Several other known asteroids have approached Earth even more closely than 2012 DA14 will, but those objects were all smaller. Asteroids of the size of 2012 DA14 flit past earth about once every 40 years and actually hit Earth every 1,200 years or so. Other relatively large asteroids have probably zipped very close to Earth recently without being spotted. Astronomers have identified more than 9,000 near-Earth asteroids to date, but perhaps a million or more such space rocks are thought to exist. If 2012 DA14 did strike our planet, it would likely cause serious damage on a local scale. An object of similar size flattened 2,000 square km of forest when it exploded above Siberia's Podkamennaya Tunguska River in 1908.

The asteroid seems to have a very prosaic name, but it reflects the rule of nomenclature for minor heavenly bodies. I think I’ll call it “Valentino” given its discovery by Spanish scientists around about February 14! There is already an asteroid called “Eros”!

As if this cosmic even wasn’t enough, a comet is approaching our sun and some scientists say it could dazzle as a “comet of the century” later this year.
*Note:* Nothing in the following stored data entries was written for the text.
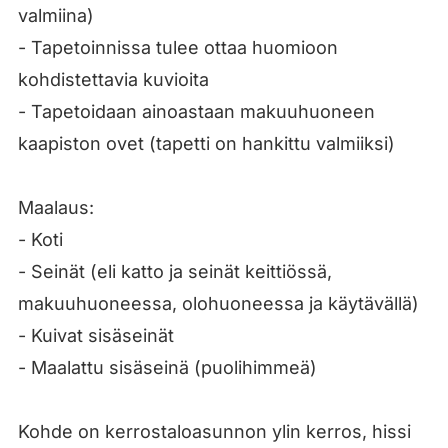
valmiina)
- Tapetoinnissa tulee ottaa huomioon
kohdistettavia kuvioita
- Tapetoidaan ainoastaan makuuhuoneen
kaapiston ovet (tapetti on hankittu valmiiksi)
Maalaus:
- Koti
- Seinät (eli katto ja seinät keittiössä,
makuuhuoneessa, olohuoneessa ja käytävällä)
- Kuivat sisäseinät
- Maalattu sisäseinä (puolihimmeä)
Kohde on kerrostaloasunnon ylin kerros, hissi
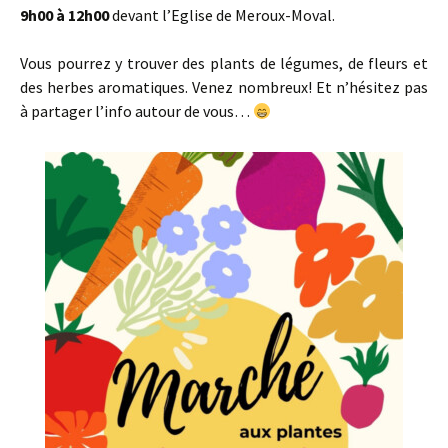
9h00 à 12h00
devant l’Eglise de Meroux-Moval.
Vous pourrez y trouver des plants de légumes, de fleurs et
des herbes aromatiques. Venez nombreux! Et n’hésitez pas
à partager l’info autour de vous…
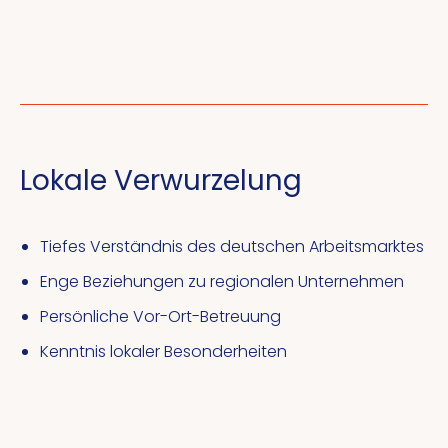
Lokale Verwurzelung
Tiefes Verständnis des deutschen Arbeitsmarktes
Enge Beziehungen zu regionalen Unternehmen
Persönliche Vor-Ort-Betreuung
Kenntnis lokaler Besonderheiten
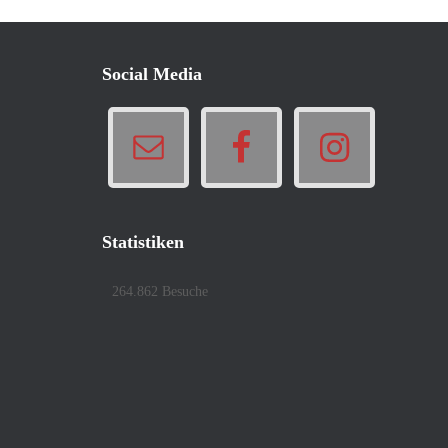
Social Media
Statistiken
264.862 Besuche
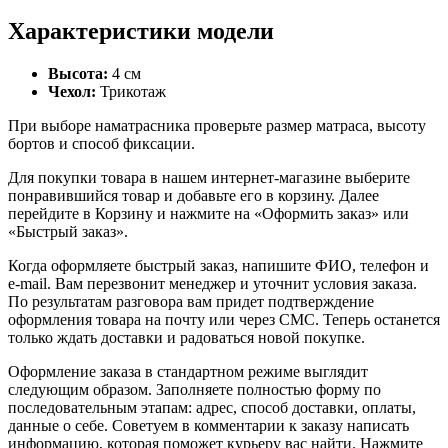
Характеристики модели
Высота:
4 см
Чехол:
Трикотаж
При выборе наматрасника проверьте размер матраса, высоту
бортов и способ фиксации.
Для покупки товара в нашем интернет-магазине выберите
понравившийся товар и добавьте его в корзину. Далее
перейдите в Корзину и нажмите на «Оформить заказ» или
«Быстрый заказ».
Когда оформляете быстрый заказ, напишите ФИО, телефон и
e-mail. Вам перезвонит менеджер и уточнит условия заказа.
По результатам разговора вам придет подтверждение
оформления товара на почту или через СМС. Теперь останется
только ждать доставки и радоваться новой покупке.
Оформление заказа в стандартном режиме выглядит
следующим образом. Заполняете полностью форму по
последовательным этапам: адрес, способ доставки, оплаты,
данные о себе. Советуем в комментарии к заказу написать
информацию, которая поможет курьеру вас найти. Нажмите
Comet ISON was discovered in September 2012 by Russian astronomers Vitali Nevski and Artyom Novichonok using a 0.4-metre telescope of the International Scientific Optical Network (ISON), near Kislovodsk. Incidentally, “ison” in Greek means a drone note, or a slow-moving lower vocal part, used in Byzantine chant and some related musical traditions to accompany the melody, thus enriching the singing, at the same time not transforming it into a harmonized or polyphonic piece. Hence the comet will enrich the music of the spheres!

Comet ISON will make its closest approach to the sun on November 28, when it will approach within 1.2 million km of our star’s surface. As of mid-January, the comet’s tail was more than 64,400 km. If the comet survives the approach, and does not fade or break apart, it could transform into a spectacular celestial sight, rivaling the full moon, scientists have said. The comet will make its closest approach to Earth on Dec. 26, when it will fly within 64 million km of our planet. It poses no impact threat to the Earth, NASA scientists said.